(Extracted page text data)
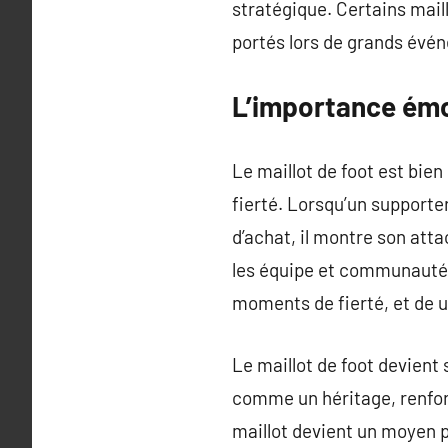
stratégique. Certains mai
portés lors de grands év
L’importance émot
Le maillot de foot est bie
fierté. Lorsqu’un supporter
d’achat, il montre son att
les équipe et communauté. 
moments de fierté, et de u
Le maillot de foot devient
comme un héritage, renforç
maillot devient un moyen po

==

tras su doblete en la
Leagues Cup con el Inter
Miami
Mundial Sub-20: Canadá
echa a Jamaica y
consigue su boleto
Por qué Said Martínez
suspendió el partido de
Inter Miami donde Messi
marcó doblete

→ **Work item**
State how many lines of the records contain the word "Inter". Give that number alone.

→ **Worked solution**
2